Plaintiff asserts that retaliatory discharge is tortious in nature, see Scott v. Otis Elevator Co., 524 So. 2d 642 (Fla.1988), and appears to advocate use of either of two other tests. The " 'but for' causation-in fact test provides that 'to constitute proximate cause there must be such a natural, direct, and continuous sequence between the negligent act ... and the [plaintiff's] injury that it can reasonably be said that but for the [negligent] act ... the injury would not have occurred'." Stahl v. Metropolitan Dade County, 438 So. 2d 14, 17 (Fla. 3rd DCA 1983) (citation omitted). The "substantial factor test" employed in negligence cases provides that " [d]efendant's conduct in an action for personal injuries is considered a cause of the event if it was a material and substantial factor in bringing it about. Whether it is such a substantial factor is for the jury to determine, unless the issue is so clear that reasonable men could not differ." Stahl, 438 So. 2d at 19 (citation omitted).
In the absence of any guiding case law, the district court correctly applied the analysis used in Title VII retaliation cases. Even assuming, arguendo, that the more stringent negligence standards apply, plaintiff has failed to establish a genuine issue of material fact regarding causation. The result would be no different under any test proposed by plaintiff.
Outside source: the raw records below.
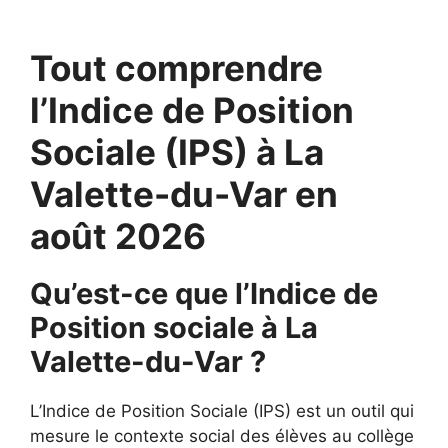
Tout comprendre
l’Indice de Position
Sociale (IPS) à La
Valette-du-Var en
août 2026
Qu’est-ce que l’Indice de
Position sociale à La
Valette-du-Var ?
L’Indice de Position Sociale (IPS) est un outil qui
mesure le contexte social des élèves au collège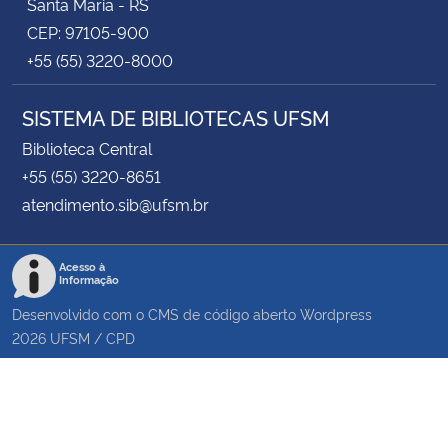
Santa Maria - RS
CEP: 97105-900
+55 (55) 3220-8000
SISTEMA DE BIBLIOTECAS UFSM
Biblioteca Central
+55 (55) 3220-8651
atendimento.sib@ufsm.br
Acesso à
Informação
Desenvolvido com o CMS de código aberto
Wordpress
2026
UFSM
/
CPD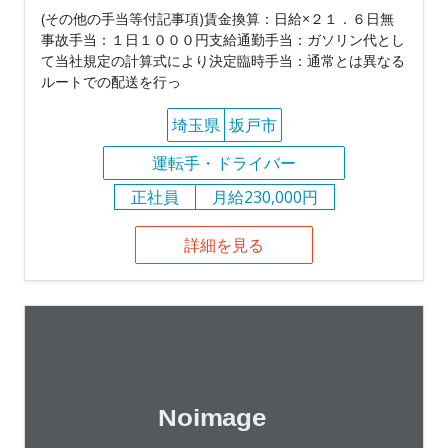
(その他の手当等付記事項)賃金換算：日給×２１．６日無
事故手当：１日１０００円支給通勤手当：ガソリン代とし
て当社規定の計算式により決定臨時手当：通常とは異なる
ルートでの配送を行っ
埼玉県
坂戸市
運転手・ドライバー
正社員
月給230,000円
詳細を見る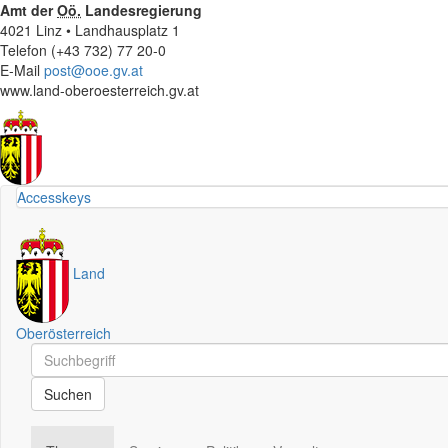
Amt der
Oö.
Landesregierung
4021 Linz • Landhausplatz 1
Telefon (+43 732) 77 20-0
E-Mail
post@ooe.gv.at
www.land-oberoesterreich.gv.at
Accesskeys
Land
Oberösterreich
Schnellsuche
Schnellsuche
Suchen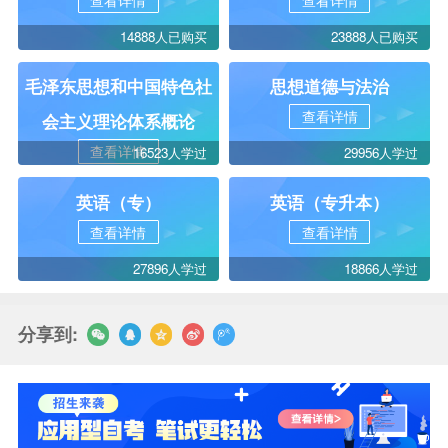
查看详情
查看详情
14888人已购买
23888人已购买
毛泽东思想和中国特色社
思想道德与法治
查看详情
会主义理论体系概论
查看详情
16523人学过
29956人学过
英语（专）
英语（专升本）
查看详情
查看详情
27896人学过
18866人学过
分享到: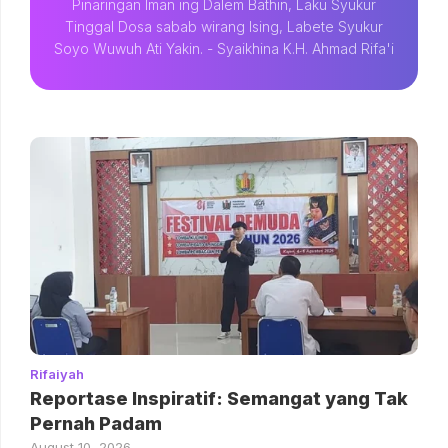
Pinaringan Iman ing Dalem Bathin, Laku Syukur
Tinggal Dosa sabab wirang Ising, Labete Syukur
Soyo Wuwuh Ati Yakin. - Syaikhina K.H. Ahmad Rifa'i
Rifaiyah
Reportase Inspiratif: Semangat yang Tak
Pernah Padam
August 10, 2026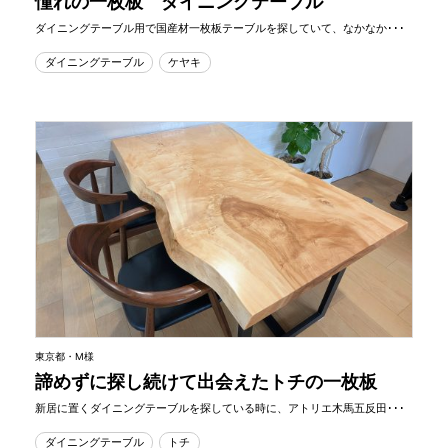
憧れの一枚板 ダイニングテーブル
ダイニングテーブル用で国産材一枚板テーブルを探していて、なかなか･･･
ダイニングテーブル
ケヤキ
東京都・M様
諦めずに探し続けて出会えたトチの一枚板
新居に置くダイニングテーブルを探している時に、アトリエ木馬五反田･･･
ダイニングテーブル
トチ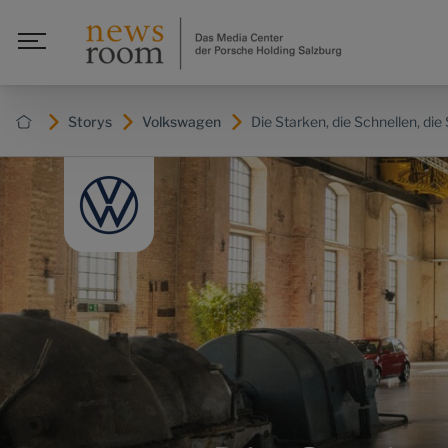
Storys
Volkswagen
Die Starken, die Schnellen, di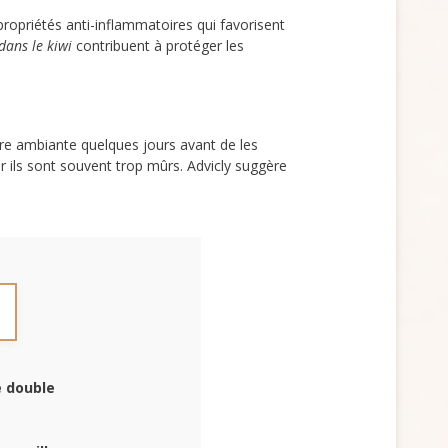
 propriétés anti-inflammatoires qui favorisent
dans le kiwi
contribuent à protéger les
re ambiante quelques jours avant de les
r ils sont souvent trop mûrs. Advicly suggère
e double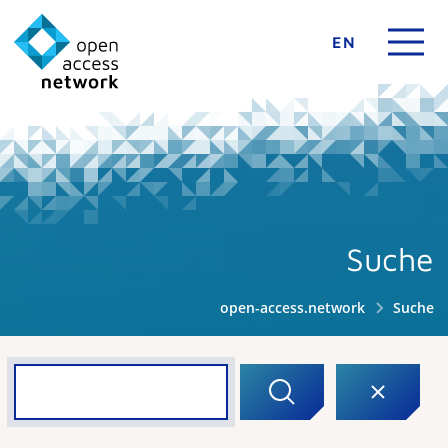
EN
Suche
open-access.network
Suche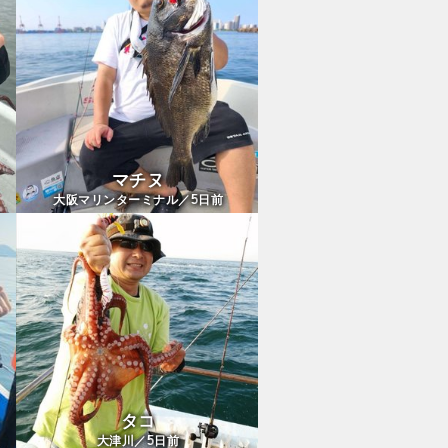
マチヌ
5
大阪マリンターミナル／
日前
タコ
5
大津川／
日前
As the district court noted, it is apparent that plaintiff's formal complaints about her former supervisor's notary violations helped lead to his demotion. Plaintiff's job, however, remained the same, and she was not terminated until seven months later. Contrary to plaintiff's assertion, it was not just this lack of temporal connection upon which the district court based its decision. The court correctly observed that the record is replete with reasons for her termination having nothing to do with her complaint.
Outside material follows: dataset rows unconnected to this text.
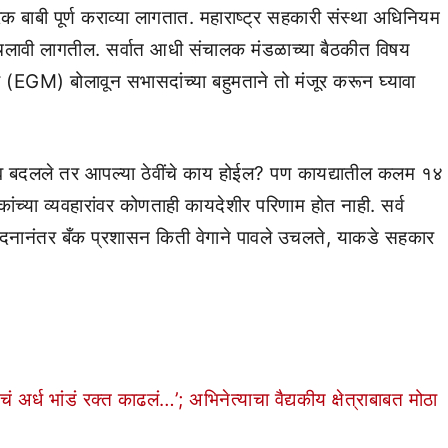
्रिक बाबी पूर्ण कराव्या लागतात. महाराष्ट्र सहकारी संस्था अधिनियम
ावी लागतील. सर्वात आधी संचालक मंडळाच्या बैठकीत विषय
(EGM) बोलावून सभासदांच्या बहुमताने तो मंजूर करून घ्यावा
 नाव बदलले तर आपल्या ठेवींचे काय होईल? पण कायद्यातील कलम १४
ांच्या व्यवहारांवर कोणताही कायदेशीर परिणाम होत नाही. सर्व
िवेदनानंतर बँक प्रशासन किती वेगाने पावले उचलते, याकडे सहकार
 अर्ध भांडं रक्त काढलं…’; अभिनेत्याचा वैद्यकीय क्षेत्राबाबत मोठा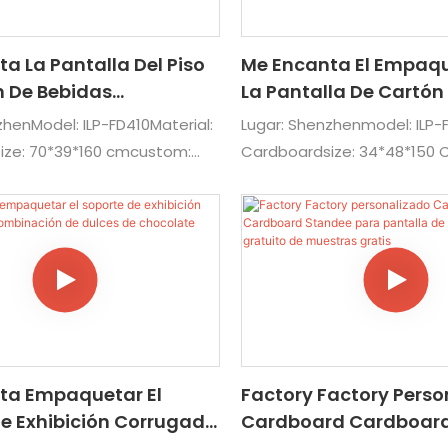
a La Pantalla Del Piso
Me Encanta El Empaq
n De Bebidas
La Pantalla De Cartón
izadas De
Comida Para Mascot
zhenModel: ILP-FD410Material:
Lugar: Shenzhenmodel: ILP-F
tado
Personalizadas
ize: 70*39*160 cmcustom:
Cardboardsize: 34*48*150
amaño, logotipo, impresión,
Material, tamaño, logotipo,
: exhibición para bebidas,
ArtworkUsage: Pantallas pa
nesuit para: supermercados,
de mascotas de alimentos 
varias escenas
supermercado, hardware y 
escenas
ta Empaquetar El
Factory Factory Perso
e Exhibición Corrugada
Cardboard Cardboar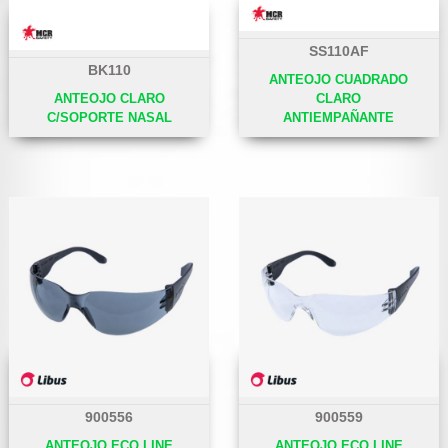
SS110AF
BK110
ANTEOJO CUADRADO
ANTEOJO CLARO
CLARO
C/SOPORTE NASAL
ANTIEMPAÑANTE
900556
900559
ANTEOJO ECO LINE
ANTEOJO ECO LINE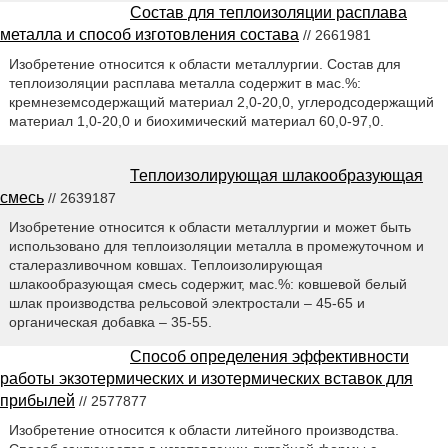
Состав для теплоизоляции расплава
металла и способ изготовления состава
// 2661981
Изобретение относится к области металлургии. Состав для
теплоизоляции расплава металла содержит в мас.%:
кремнеземсодержащий материал 2,0-20,0, углеродсодержащий
материал 1,0-20,0 и биохимический материал 60,0-97,0.
Теплоизолирующая шлакообразующая
смесь
// 2639187
Изобретение относится к области металлургии и может быть
использовано для теплоизоляции металла в промежуточном и
сталеразливочном ковшах. Теплоизолирующая
шлакообразующая смесь содержит, мас.%: ковшевой белый
шлак производства рельсовой электростали – 45-65 и
органическая добавка – 35-55.
Способ определения эффективности
работы экзотермических и изотермических вставок для
прибылей
// 2577877
Изобретение относится к области литейного производства.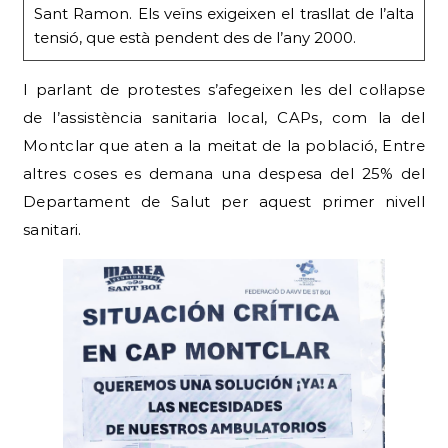
Sant Ramon. Els veïns exigeixen el trasllat de l’alta
tensió, que està pendent des de l’any 2000.
I parlant de protestes s’afegeixen les del col·lapse
de l’assistència sanitaria local, CAPs, com la del
Montclar que aten a la meitat de la població, Entre
altres coses es demana una despesa del 25% del
Departament de Salut per aquest primer nivell
sanitari.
Sierminski received disciplinary notices and warnings regarding her performance deficiencies, deficiencies admittedly within her areas of responsibility. Without dispute, the record shows that the performance deficiencies most often had nothing to do with correcting improper notarization of car titles attributed to her former supervisor, but were instead within her areas of responsibility. Plaintiff admitted that she was overwhelmed by her job throughout her tenure with the company and that she could not keep up with her work. Sierminski also argues that the court failed to consider her testimony that her new supervisor told her that "someone higher up wanted her fired." Contrary to Sierminski's characterization, this would constitute circumstantial, not "direct evidence" and is entitled little weight where this unknown person was never identified. Nor is there evidence in the record other than plaintiff's conclusory assertions that other employees who had made mistakes in their work were treated less harshly than plaintiff.
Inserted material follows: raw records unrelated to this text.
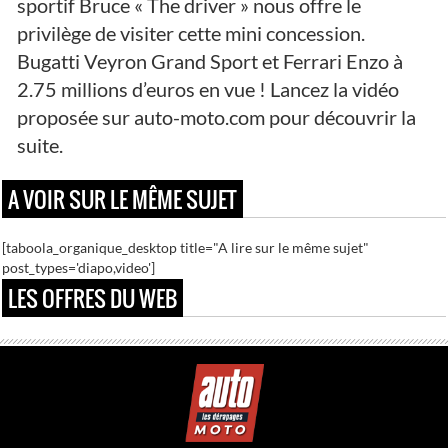
sportif Bruce « The driver » nous offre le
privilège de visiter cette mini concession.
Bugatti Veyron Grand Sport et Ferrari Enzo à
2.75 millions d’euros en vue ! Lancez la vidéo
proposée sur auto-moto.com pour découvrir la
suite.
A VOIR SUR LE MÊME SUJET
[taboola_organique_desktop title="A lire sur le même sujet"
post_types='diapo,video']
LES OFFRES DU WEB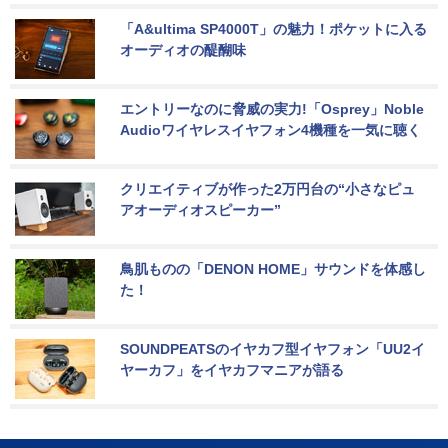
「A&ultima SP4000T」の魅力！ポケットに入る
オーディオの醍醐味
エントリーなのに脅威の実力!「Osprey」Noble 
Audioワイヤレスイヤフォン4機種を一気に聴く
クリエイティブが作った2万円台の“小さなピュ
アオーディオスピーカー”
鳥肌ものの「DENON HOME」サウンドを体感し
た！
SOUNDPEATSのイヤカフ型イヤフォン「UU2イ
ヤーカフ」をイヤカフマニアが語る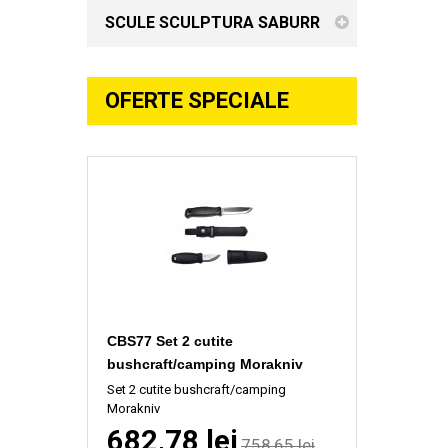
SCULE SCULPTURA SABURR
OFERTE SPECIALE
CBS77 Set 2 cutite
bushcraft/camping Morakniv
Set 2 cutite bushcraft/camping
Morakniv
682,78 lei
758,65 lei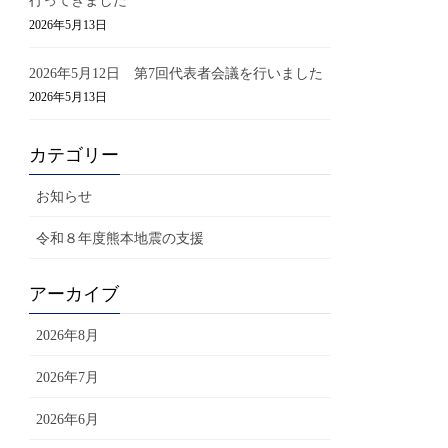
行ってきました
2026年5月13日
2026年5月12日 第7回代表者会議を行いました
2026年5月13日
カテゴリー
お知らせ
令和８年度熊本地震の支援
アーカイブ
2026年8月
2026年7月
2026年6月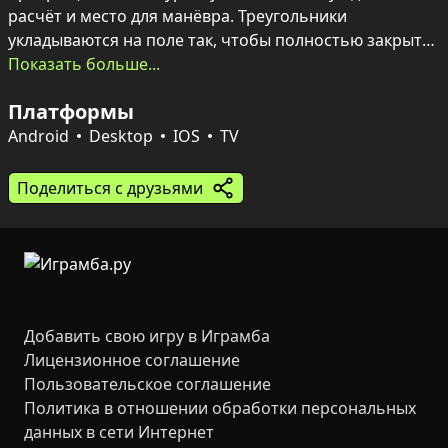
расчёт и место для манёвра. Треугольники 
укладываются на поле так, чтобы полностью закрыть 
строки и треугольные зоны: заполнённые участки 
Показать больше...
исчезают и приносят очки, а правильная стратегия 
Платформы
позволяет продлить игру и повысить результат.

Android
Desktop
IOS
TV
В арсенале есть бонусы: замена текущей фигуры на 
треугольник или полное удаление ненужной фигурки, 
Поделиться с друзьями
что добавляет тактические варианты и помогает 
выбираться из критических ситуаций. Игра подойдёт 
любителям блоков и логических задач — попытки 
можно повторять сколько угодно, чтобы улучшить 
навыки и поставить новый рекорд.
Добавить свою игру в Играмба
Лицензионное соглашение
Пользовательское соглашение
Политика в отношении обработки персональных
данных в сети Интернет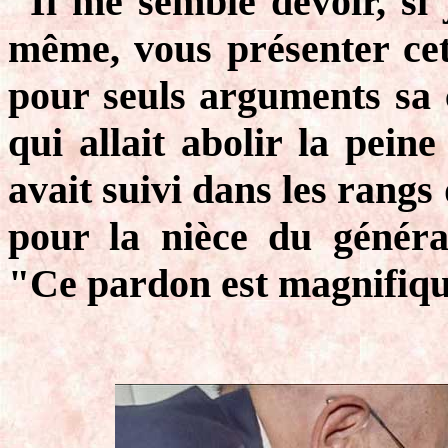
"Il me semble devoir, si 
même, vous présenter cett
pour seuls arguments sa 
qui allait abolir la pein
avait suivi dans les rangs 
pour la nièce du généra
"Ce pardon est magnifique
We agree with the district court's summarization of the causal chain and its conclusion:
The causal chain seems to be this: Plaintiff complained of illegal notary activity, which helped trigger the demotion of Rogers, which in turn focused responsibility on her for cleaning up her branch's title problem, which she could not handle very well, which led to her termination. All told, the Court finds that this chain, linking Plaintiff's complaint of illegality with her termination, took too long to develop and is too indirect to satisfy the causality requirement inherent in Ch. 448.102(3).